Here, even if the trial court erred in refusing to redact from her release agreement that defendant had been charged with menacing and harassment, there was little likelihood that the identity of the misdemeanor charges affected the verdict. At trial, the parties focused on whether defendant had been released from custody or a correctional facility as required by ORS 162.195. The identity of the underlying charges—menacing and harassment—was unrelated to the question whether defendant had been released from custody or a correctional facility. See State v. Marquez-Vela, 266 Or App 738, 746, 338 P3d 813 (2014) (if an eviden-tiary error “relates to a central factual issue in the case, rather than to a tangential issue,” it is more likely to have affected the jury’s verdict). Thus, information about those charges would not have influenced the jury’s determination of whether the state had proved that element of the crime of failure to appear.

Moreover, nothing in the record suggests that the state tried to use the nature of the charges as propensity evidence; indeed, menacing and harassment are not so inflammatory that identifying those charges is more prejudicial than informing the jury that defendant was charged with unspecified misdemeanors.
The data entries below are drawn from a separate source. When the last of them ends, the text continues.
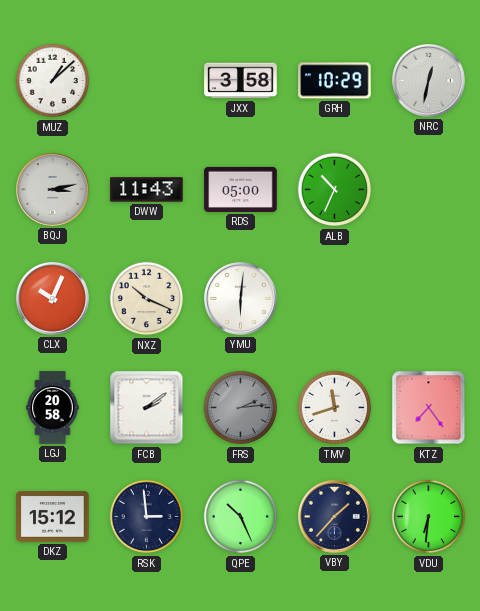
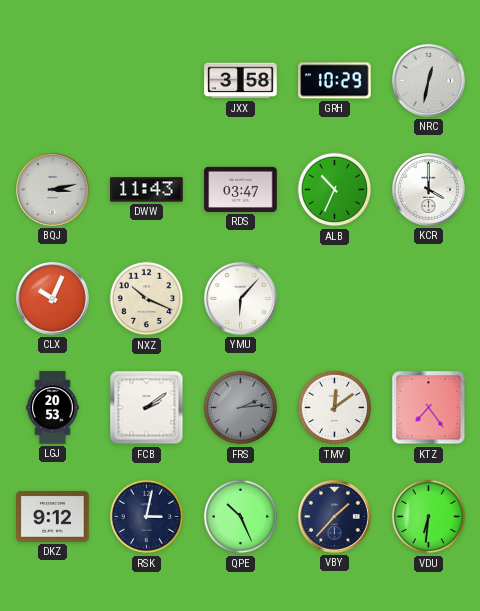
MUZ: 1:08 -> none
RDS: 05:00 -> 03:47
KCR: none -> 4:00
YMU: 6:01 -> 6:07
LGJ: 20:58 -> 20:53
TMV: 11:42 -> 12:09
DKZ: 15:12 -> 9:12
RSK: 2:59 -> 3:02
Here, viewing the totality of the evidence presented to the jury in light of the specific *174misdemeanor charges, it is unlikely that the jury’s verdict was affected by the presentation of evidence that defendant had been charged with menacing and harassment misdemeanors. Cf. State v. Parker, 285 Or App 777, 787, 398 P3d 437 (2017) (concluding that it was error for the trial court to admit evidence of the name of the defendant’s crime of conviction because that evidence “was devoid of any probative value and was unfairly prejudicial”).

In sum, we conclude that there is sufficient evidence that defendant was released from “custody or a correctional facility” within the meaning of ORS 162.195. Thus, the trial court did not err when it denied defendant’s motion for judgment of acquittal. We also conclude that, even if the trial court erred when it admitted evidence that defendant had been charged with menacing and harassment, that error had little likelihood of affecting the verdict.

Affirmed.

The defendant in Ford was charged with first-degree failure to appear, ORS 162.205. That statute uses the same wording as ORS 162.195 that is at issue in this case.